Amid the expanding addressable market, Docebo focuses on launching innovative products, upselling to increase its average revenue per customer, and expanding its geographical presence to drive growth. The company earns around 93% of its revenue from recurring sources, which is encouraging. Amid the recent selloff in high-growth stocks, Docebo is trading over 23% lower than its September highs. So, given its healthy outlook, I believe the correction offers an excellent entry point for investors with over two years of investment timeframe.
Lightspeed Commerce
Lightspeed Commerce (TSX:LSPD)(NYSE:LSPD) has witnessed a significant selling in the last two months, with its stock correcting over 55% from its September highs. The weak forward guidance and a bearish report from Spruce Point Capital Management, which had accused the company of fudging its numbers before going public, appear to have made investors nervous.

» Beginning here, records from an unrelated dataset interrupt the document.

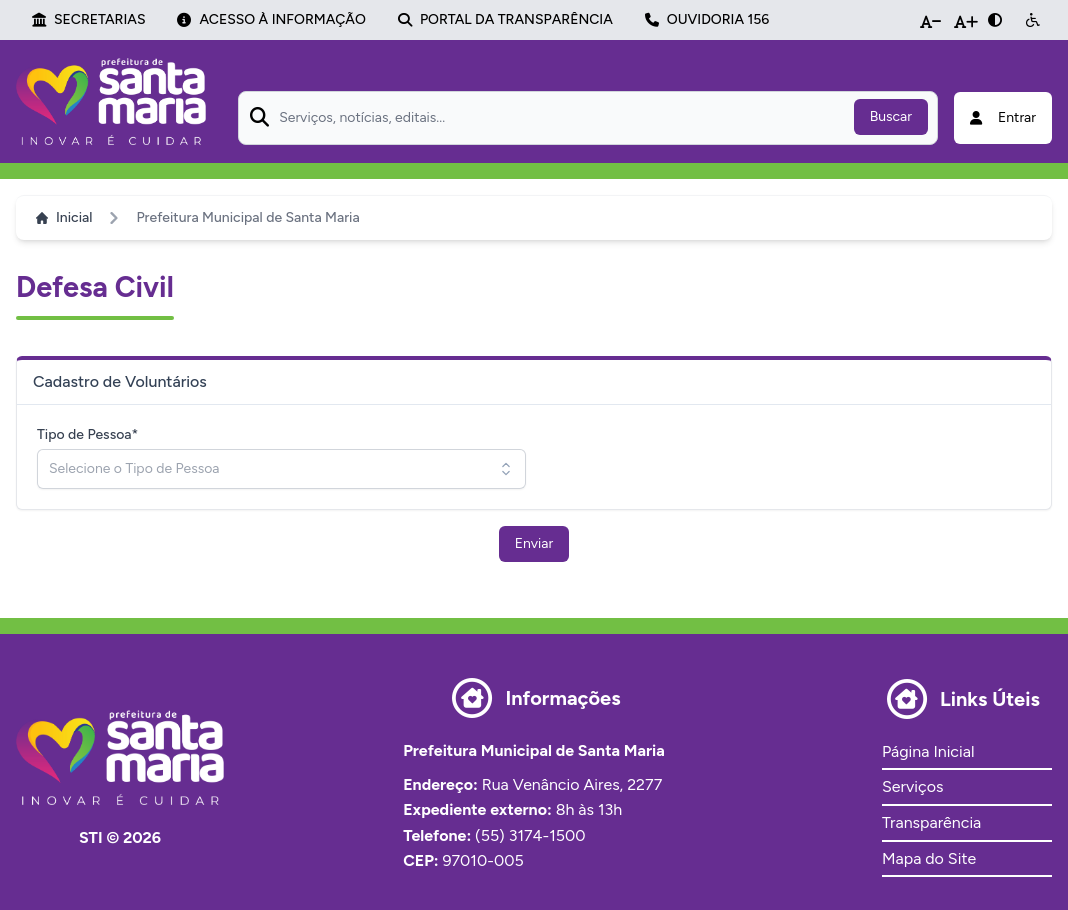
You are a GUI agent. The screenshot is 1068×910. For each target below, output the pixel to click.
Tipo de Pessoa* (87, 434)
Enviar (534, 543)
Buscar (891, 116)
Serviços (912, 786)
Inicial (64, 217)
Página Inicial (928, 751)
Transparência (931, 822)
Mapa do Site (929, 858)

Despite the steep correction, Lightspeed Commerce has delivered above 140% returns in the last two years. The increased adoption of the omnichannel selling model, innovative product launches, geographical expansion, and strategic acquisitions have driven its financials and stock price. In the recently reported second-quarter earnings, which ended on September 30, the company’s top line grew by 193% to US$133.2 million, with its gross transaction value and customer locations increasing to US$18.8 billion and 156,000, respectively.
After reporting its second-quarter earnings, Lightspeed’s management issued weak guidance for this fiscal, citing supply chain issues. Despite these near-term challenges, the company’s long-term growth prospects look healthy. So, I believe investors with over three years of investment time frame could accumulate the stocks to earn superior returns.